10月23日にサンゴの専門家や島内のダイビング関係者、ボランティアダイバーと共にサンゴの健康度を調べるリーフチェックを行いました。
リーフチェックは本来サンゴ礁域で国際ルールに基づいて行うものですが、三宅島はサンゴ礁域とサンゴ群集域の境目にあたる事、
伊豆諸島最大のサンゴ群集がある事から1998年より行っております。
調査地は島の西側にある伊ケ谷カタン崎と阿古の富賀浜です。
今年は世界的にサンゴの白化が見られており、三宅島周辺の海も陸上から見ても分かるほどサンゴが真っ白になっていました。
サンゴは白化状態が長く続くと死んでしまいます。
そのため、今回の調査は生きていてほしいと祈るような気持ちで臨みました。
残念ながら富賀浜のテーブル状サンゴはほぼすべてが死滅しており、
生きていた被覆状のサンゴもすべて白化状態がまだ続いていました。
調査時の水温は26℃。
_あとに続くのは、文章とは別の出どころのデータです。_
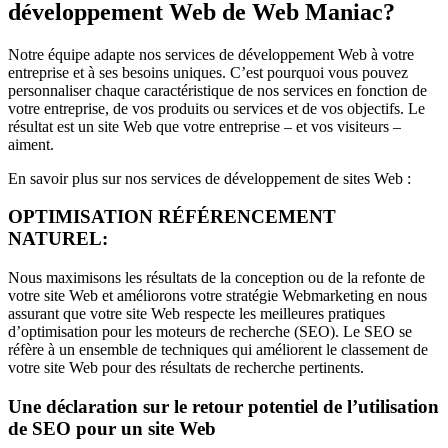
développement Web de Web Maniac?
Notre équipe adapte nos services de développement Web à votre
entreprise et à ses besoins uniques. C’est pourquoi vous pouvez
personnaliser chaque caractéristique de nos services en fonction de
votre entreprise, de vos produits ou services et de vos objectifs. Le
résultat est un site Web que votre entreprise – et vos visiteurs –
aiment.
En savoir plus sur nos services de développement de sites Web :
OPTIMISATION RÉFÉRENCEMENT
NATUREL:
Nous maximisons les résultats de la conception ou de la refonte de
votre site Web et améliorons votre stratégie Webmarketing en nous
assurant que votre site Web respecte les meilleures pratiques
d’optimisation pour les moteurs de recherche (SEO). Le SEO se
réfère à un ensemble de techniques qui améliorent le classement de
votre site Web pour des résultats de recherche pertinents.
Une déclaration sur le retour potentiel de l’utilisation
de SEO pour un site Web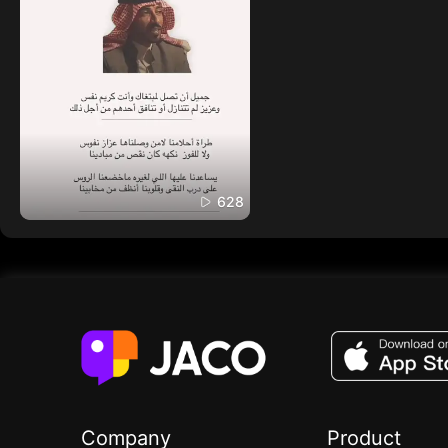
628
Company
Product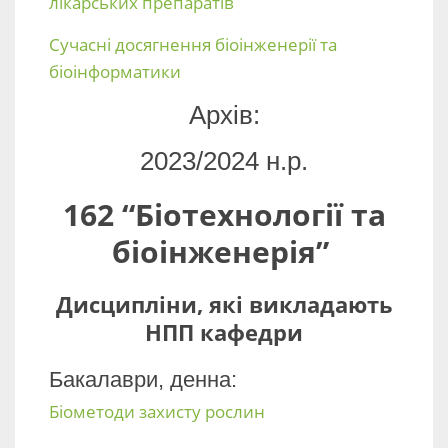
лікарських препаратів
Сучасні досягнення біоінженерії та
біоінформатики
Архів:
2023/2024 н.р.
162 “Біотехнології та
біоінженерія”
Дисципліни, які викладають
НПП кафедри
Бакалаври, денна:
Біометоди захисту рослин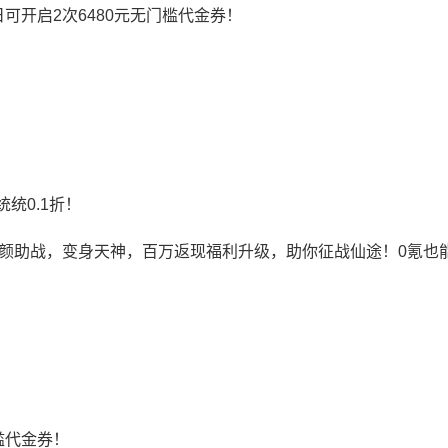
日可开启2次6480元无门槛代金券！
统0.1折！
颜助战，变身天神，百万返现福利升级，助你征战仙途！0氪也
门槛代金券！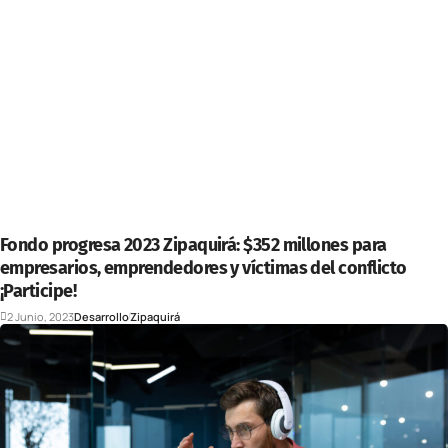
Fondo progresa 2023 Zipaquirá: $352 millones para
empresarios, emprendedores y víctimas del conflicto
¡Participe!
2 Junio, 2023
Desarrollo
Zipaquirá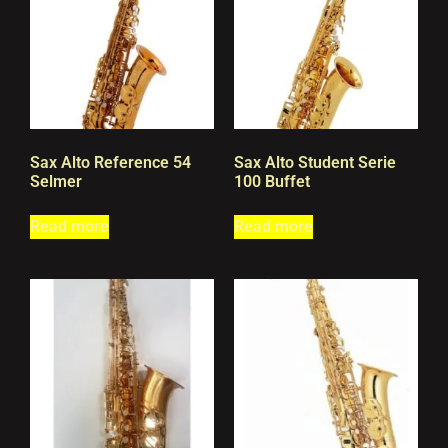
Sax Alto Reference 54
Sax Alto Student Serie
Selmer
100 Buffet
Read more
Read more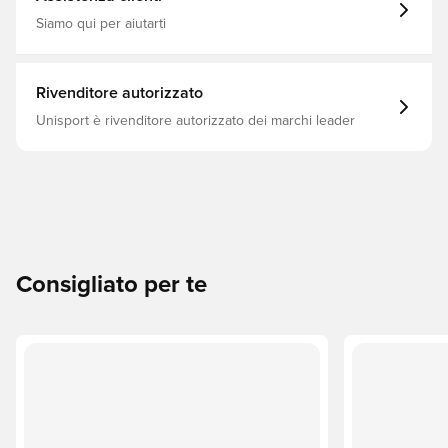
Siamo qui per aiutarti
Rivenditore autorizzato
Unisport è rivenditore autorizzato dei marchi leader
Consigliato per te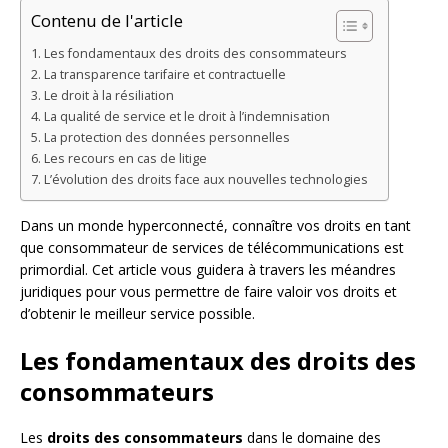
Contenu de l'article
Les fondamentaux des droits des consommateurs
La transparence tarifaire et contractuelle
Le droit à la résiliation
La qualité de service et le droit à l’indemnisation
La protection des données personnelles
Les recours en cas de litige
L’évolution des droits face aux nouvelles technologies
Dans un monde hyperconnecté, connaître vos droits en tant
que consommateur de services de télécommunications est
primordial. Cet article vous guidera à travers les méandres
juridiques pour vous permettre de faire valoir vos droits et
d’obtenir le meilleur service possible.
Les fondamentaux des droits des
consommateurs
Les
droits des consommateurs
dans le domaine des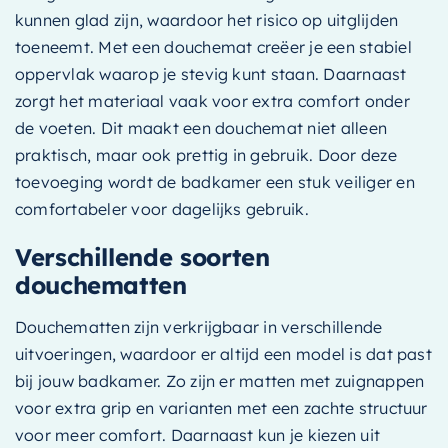
kunnen glad zijn, waardoor het risico op uitglijden
toeneemt. Met een douchemat creëer je een stabiel
oppervlak waarop je stevig kunt staan. Daarnaast
zorgt het materiaal vaak voor extra comfort onder
de voeten. Dit maakt een douchemat niet alleen
praktisch, maar ook prettig in gebruik. Door deze
toevoeging wordt de badkamer een stuk veiliger en
comfortabeler voor dagelijks gebruik.
Verschillende soorten
douchematten
Douchematten zijn verkrijgbaar in verschillende
uitvoeringen, waardoor er altijd een model is dat past
bij jouw badkamer. Zo zijn er matten met zuignappen
voor extra grip en varianten met een zachte structuur
voor meer comfort. Daarnaast kun je kiezen uit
生き残ったサンゴの回復を願うのみです。
カタン崎においても昨年までの調査に比べ、サンゴは激減しており、
生きていたサンゴも90%ほどが白化していました。
調査の様子
海底に100mと調査ラインを引き、そのライン直下の構成物を調べたり、ライン沿い5mの範囲内で決められた魚類や無脊椎動物をカウントします。
また、併せてサンゴを食べる生き物や海ゴミなども記録していきます。
今回の調査は残念な結果となりました。しかし、今後のサンゴの回復を見届けたり、サンゴが死んだことによる他の生物への影響など環境変化を今後も調べていく必要があります。
また、サンゴの白化以外でも、三宅島近海では温暖化の影響で海藻が減ったり、見られる(採れる)海水魚が変化したりと様変わりしています。
豊かで美しい自然をいつまでも大切にできるように、環境を良くするためにできる事を考えていきたいですね(N)。